Comment Disagree, this is the stupidest way possible! (Score 1) 8
While I despise AI initiatives in their current form, this is the way to do it.
You declare your AI intentions and lofty goals, then give the employees a decent (or, in this case substantial) voluntary resignation package.
No bad blood, and if you need to re-hire these people in the future, no burned bridges.
I hope more companies idd things like this.
It's good for the employees who leave and bad for customers, and coworkers who stay. The smart thing to do is layoff the shitty performers and boost the pay of the best employees. Instead, you're ensuring those with the best resumes will get a great pay package to get a better job. So you like your job at Krafton or can't leave?...well...now the best people quit and you're left with the very worst and least ambitious coworkers.

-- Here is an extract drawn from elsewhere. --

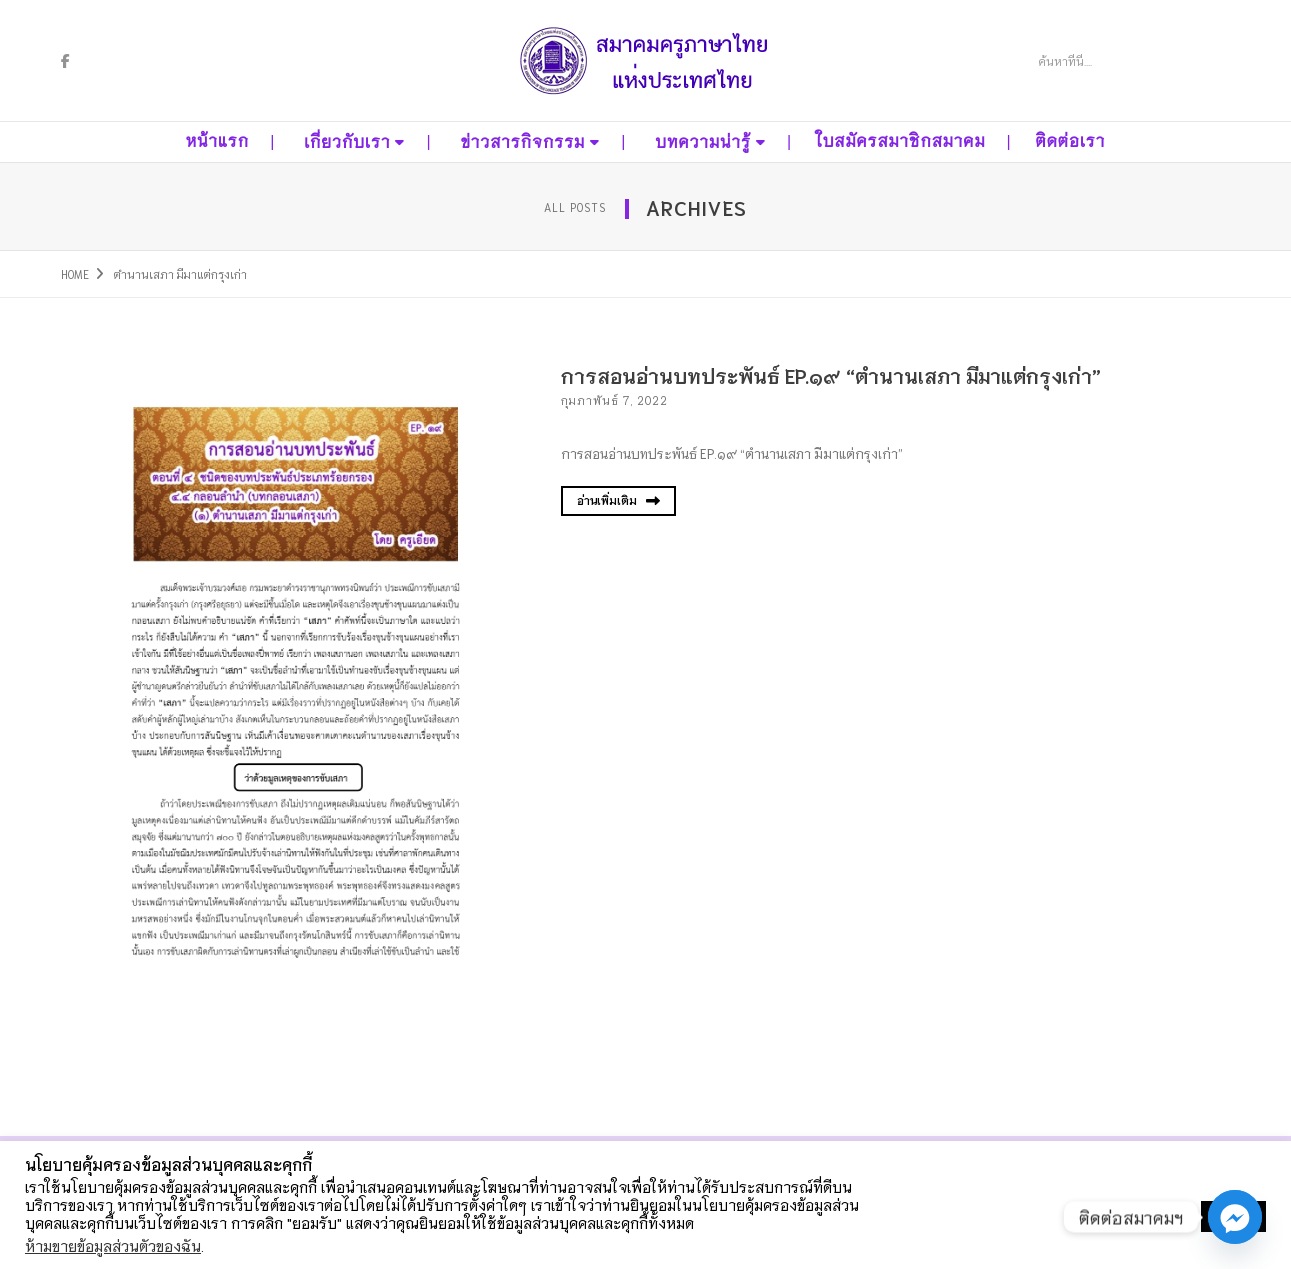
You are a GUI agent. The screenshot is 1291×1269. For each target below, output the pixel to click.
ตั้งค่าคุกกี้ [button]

You're a customer? This is a repeat of the offshore outsourcing rage of the early 2000s...you make the environment hostile and terrible and the best leave for the jobs that aren't asking you to train your replacement....and those that remain have a fraction of the talent....deadlines get missed....product quality goes down....now there's an uptick in vulnerabilities....and of course costs go up...you need to pay these McKinsey consultants who recommended you move all R&D to India massive fortunes to justify their Ivy League brains cluelessly applying patterns that might have worked in manufacturing to software development where it DIDN'T work.
If AI actually worked as Jensen Huang and Altman/Zuckerberg/Beinhoff promised, this might be less of an issue, but AI can't code. At best, it can make your smartest programmers more productive...and even that is controversial. I use Claude 4.5 daily and it's a hindrance in anything I know how to do, like Java, where it can't reliably compile and pretty much fails nearly every prompt I give it. I will admit that it helps me with technology I don't know well...it helped me with some very simple JavaScript recently...so it slows me down on what you actually hired me for, but makes me less of a dumbass in every language you didn't hire me for...

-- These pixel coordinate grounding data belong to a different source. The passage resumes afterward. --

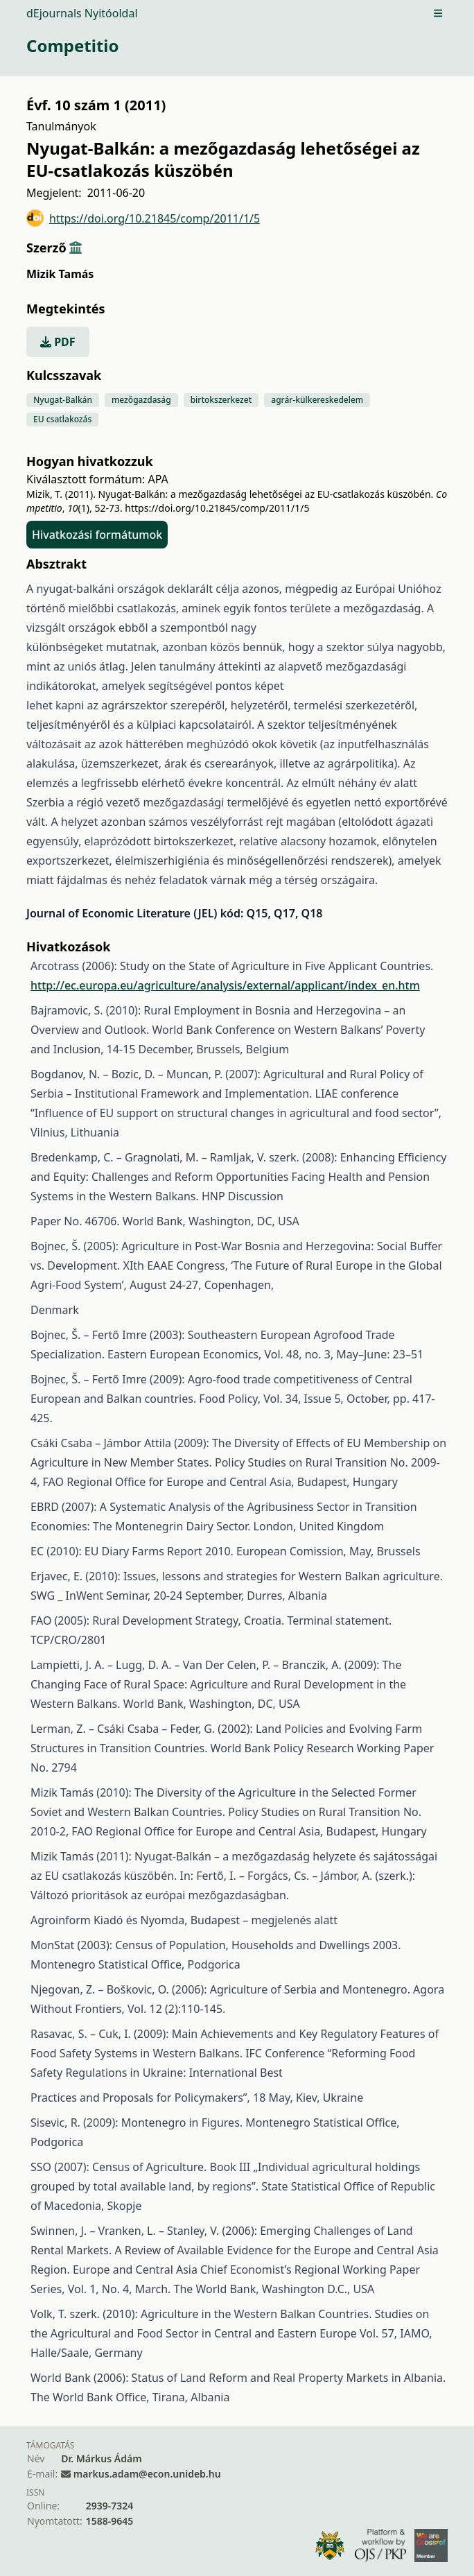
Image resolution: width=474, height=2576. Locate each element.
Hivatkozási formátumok (97, 534)
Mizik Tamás (60, 274)
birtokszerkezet (221, 400)
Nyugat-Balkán (62, 400)
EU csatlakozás (62, 419)
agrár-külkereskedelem (317, 400)
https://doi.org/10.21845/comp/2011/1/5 (143, 218)
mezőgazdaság (141, 400)
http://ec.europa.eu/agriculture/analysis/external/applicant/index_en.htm (225, 985)
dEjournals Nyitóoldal (82, 13)
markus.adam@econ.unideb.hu (147, 2473)
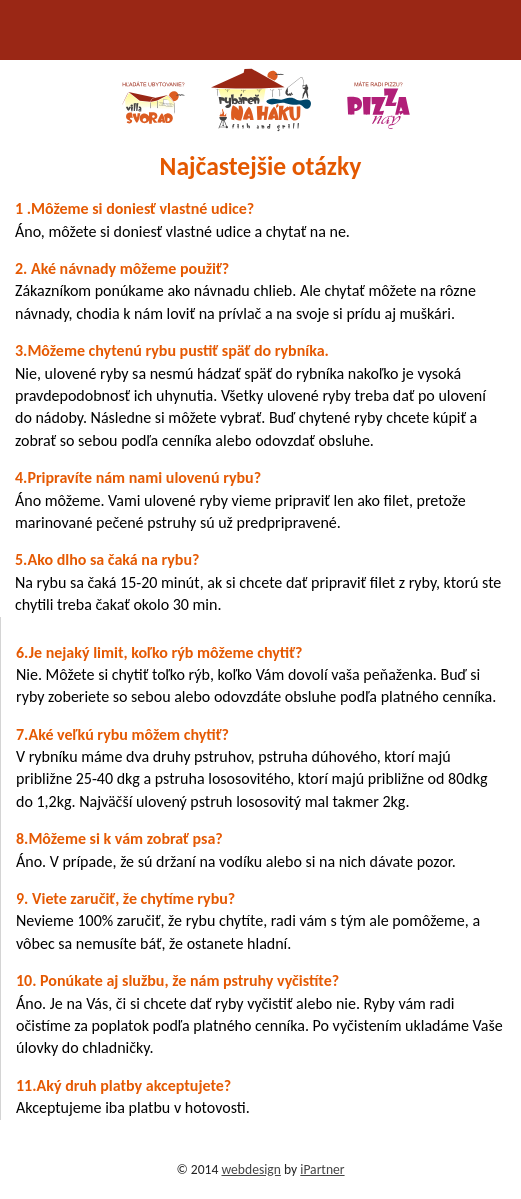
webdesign (250, 1169)
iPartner (322, 1169)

This may move the needle, but not enough that you can cut headcount drastically. If AI can ACTUALLY replace these employees, they weren't contributing a lot to begin with. I am honestly baffled. The CEO must be really clueless. With Beinhoff, he was AI-washing his company's failures and portraying routine layoffs as AI innovation....this guy?...I honestly have no clue what he's doing or his motivations....maybe he's just a really nice guy who cares about the employees more than the future of the company?